M: Just keep walking
when will chicken evolve to the point where they hatch already coated in 11 secret yet oh so delicious herbs and spices?
luke: *tips hat* waterwalker
jesus: *tips hat* skywalker
I’m never asking a man to buy me tampons again
So you think the sloth is the slowest land mammal in the world? Let me introduce you to my 4 year old when he needs to get ready for bed
So my mom suggested today that I use Twitter to find a boyfriend. I told her that only works if you’re already married.
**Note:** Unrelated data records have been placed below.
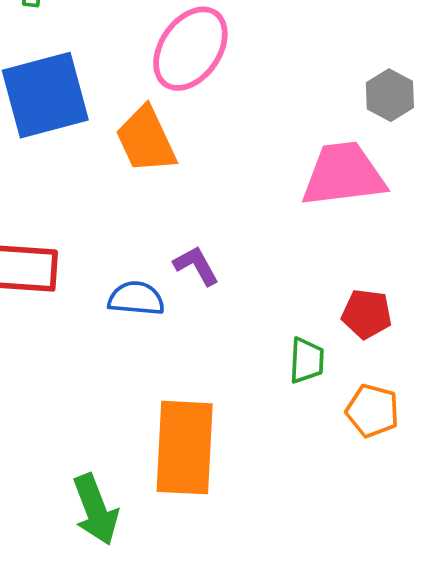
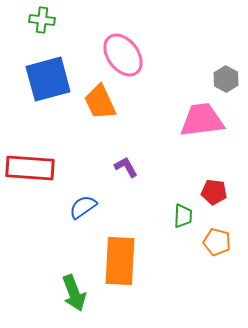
pink ellipse: (190, 49) -> (123, 55), turned -72
blue semicircle: (136, 298) -> (83, 207), moved, turned -40

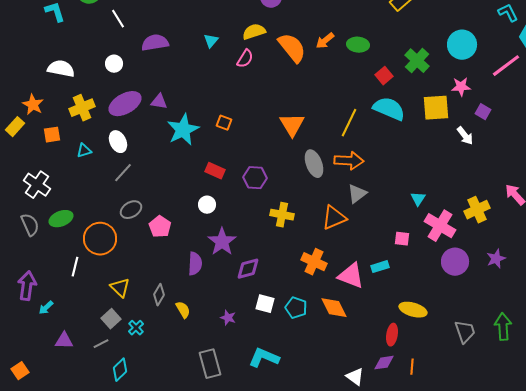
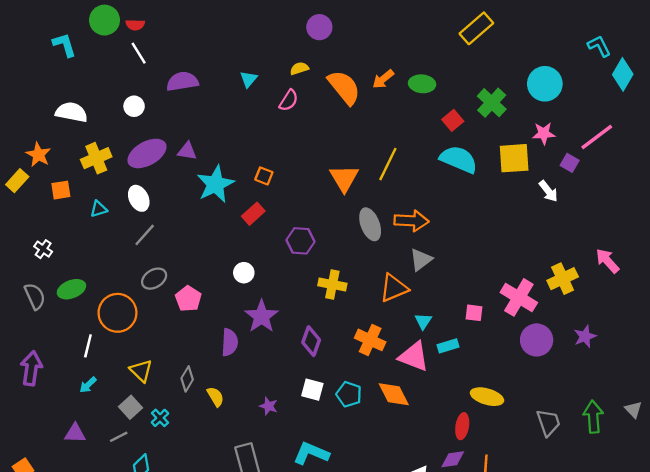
yellow semicircle: (254, 32) -> (299, 68), size x0.7
pink line: (506, 66) -> (597, 137), moved
yellow line: (349, 123) -> (388, 164), moved
red rectangle: (215, 171) -> (253, 214), moved, turned -66
white cross: (37, 185) -> (43, 249), size x0.6
cyan triangle: (418, 199) -> (423, 321), moved
purple diamond: (248, 269) -> (311, 341), moved, turned -55
cyan arrow: (46, 308) -> (88, 385), moved

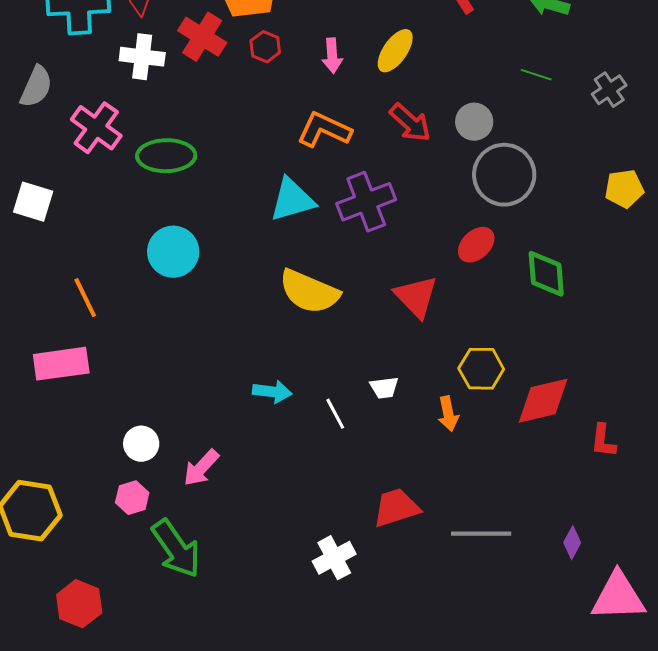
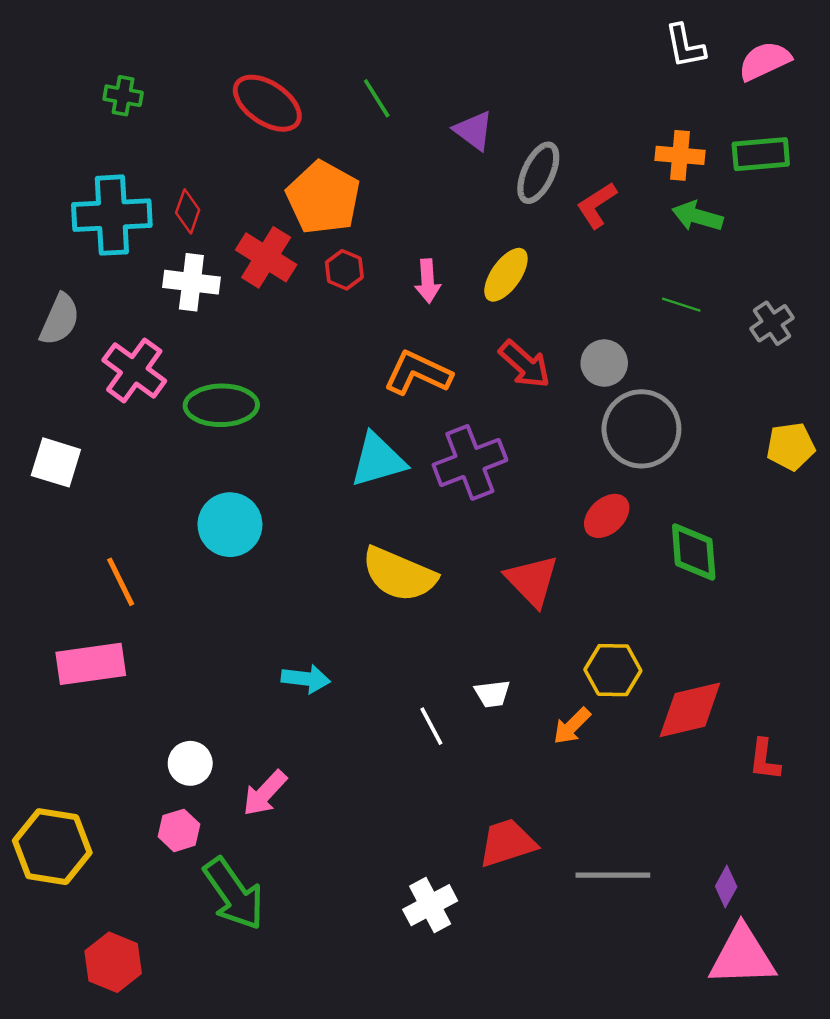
cyan arrow: (272, 392) -> (306, 679), moved
orange arrow: (448, 414) -> (572, 726), turned 56
pink triangle: (618, 597) -> (742, 956), moved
My dog forgot it’s mother’s day, again.
“Playing soccer in the cold builds character, son!” I yelled…
…from inside my warm car, because it’s COLD & I already have character.
Just saw someone holding a sign that said “Honk 2 impeach Obama”
You’d think the process to impeach a president would be more complicated
Roadkill is just a goth zoo
Abstinence makes the church grow fondlers.
How to make friends: Put your clothes on backwards so people don’t notice you walking up to them.
walmart: why do u want to work here?
me: it’s easier to steal if the employees trust me
walmart: why would u tell us that
me: *slowly taking their pen* to build trust
boat question
Me: hold on are you—
roommate who just painted a Bansky on our kitchen wall:
Me:—Bob Ross?
I’d watch more Olympic figure skating if they had defense
8 yr old: mommy, why are you laying on the floor?
Me: I just did 438 sit ups.
8: sounds legit.
I’ve taught her well.
Parenthood is so weird. I don’t know why I say thank you to my 3yo every time she gives me her booger.
Hi guys, got a second date tonight, we’re going to the cinema. What’s the best flavour of soup to put in my thermos? Wanna get this just right
3 eggs may not feed my family, but I found 2 boxes of cake mix and Mama ’bout to turn water into wine.
Mulder: we’re trapped with ghosts in the stomach of a metal worm.
Scully: those are just people, Mulder. We’re on a train.